How many instances was "last follow-up appointment" used as the terminal metric? How can the reader be certain that "last follow-up appointment" means that a death occurred? 

It would be beneficial to switch table 2 and table 3. Since you are dichotomizing the populations, it would benefit the reader to understand the dichotomy prior to all other disease metrics.

It is not clear how “muscle quality” is defined and characterized. There are no listed metrics of muscle function and obtaining “quality” purely from scans requires more detail. This should be interpreted with extreme caution.

How is adipopenia defined and characterized?

Representative images from the scan would be helpful for the reader.

Table 4 and lines 173-177 will confuse the reader as the methods proclaim the outcome measures were obtained at diagnosis. Introduction of patient treatments should be shown with survival rather than sarcopenia. From the writing, it is my impression that “treatment details” would not have impacted sarcopenia prevalence as these patients had not been treated yet. Rather “treatment details” would impact survival. I recommend making treatment details its own table.

Crop figure 1E’s top border as it is overlapping with Figure 1C and Figure 1D.

Figure 1 needs are figure legend. It is not apparent what “no at risk” means.

Line 224-225 needs more explanation. It is not evident what is meant when the authors say “BMI does not predict” followed by, “is more prevalent in low BMI”. The second clause indicates to me that having a low BMI would “predict” a higher likelihood of having sarcopenia.

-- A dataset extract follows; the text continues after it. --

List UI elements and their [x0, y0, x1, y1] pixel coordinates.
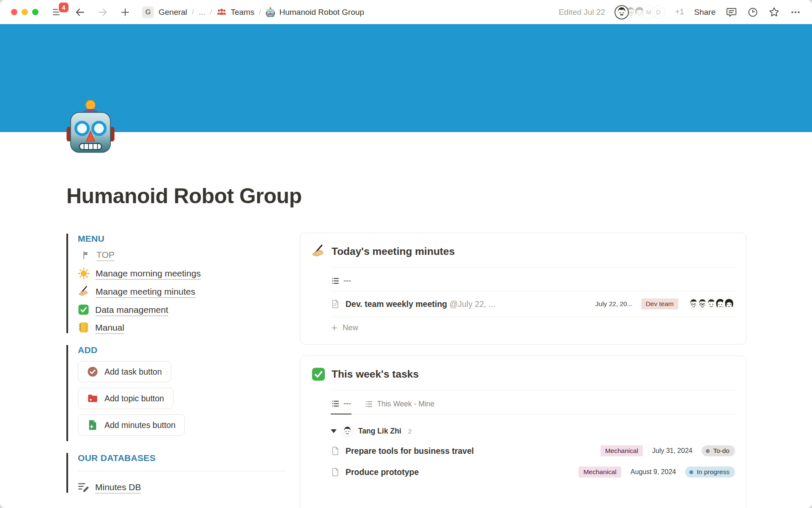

The drop from 80% to 40% survival in Figure 1D requires significant discussion. This data appears skewed given the low n of “no sarcopenia” compared to “sarcopenia” in small bowel NETs.

Author Response

We would like to thank the reviewer for this nice and worthwhile feedback. We made changes as required summarized per point in the attached file. We hope that we have addressed these issues adequately. 

Author Response File: Author Response.docx

Round 2

Reviewer 2 Report

I congratulate the authors for this prompt, extensive and rigorous revision of the manuscript. I do not have any further comments.